Entries provided:
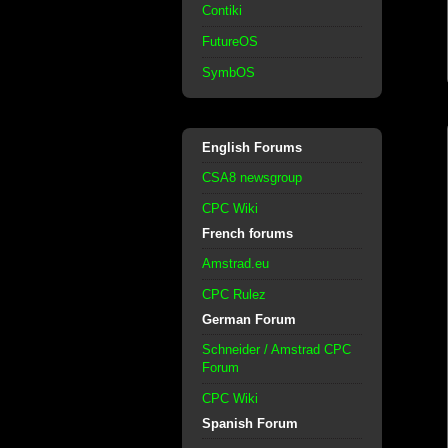
Contiki
FutureOS
SymbOS
English Forums
CSA8 newsgroup
CPC Wiki
French forums
Amstrad.eu
CPC Rulez
German Forum
Schneider / Amstrad CPC
Forum
CPC Wiki
Spanish Forum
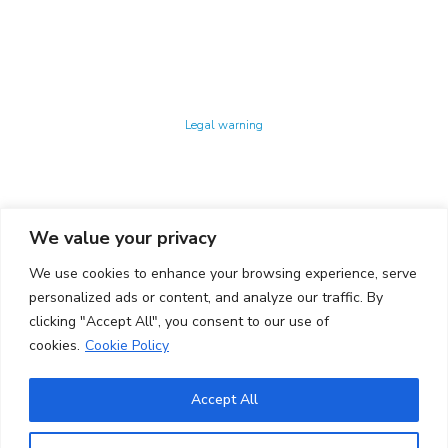
Technology Center UPC ©
Legal warning
Privacy policy
Cookies policy
We value your privacy
CONTACTO
We use cookies to enhance your browsing experience, serve
Ed. K2M (Floor 1, Office 106)
C/ Jordi Girona 1-3
personalized ads or content, and analyze our traffic. By
08034 Barcelona (Spain)
clicking "Accept All", you consent to our use of
cookies.
Cookie Policy
+34 93 405 44 03
info.cit@upc.edu
Accept All
Copyright ©
2026
CIT UPC. All rights reserved.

What needs to be done: In the data above, how many lines include the word "Accept"? Answer with the number only.

Task answer: 2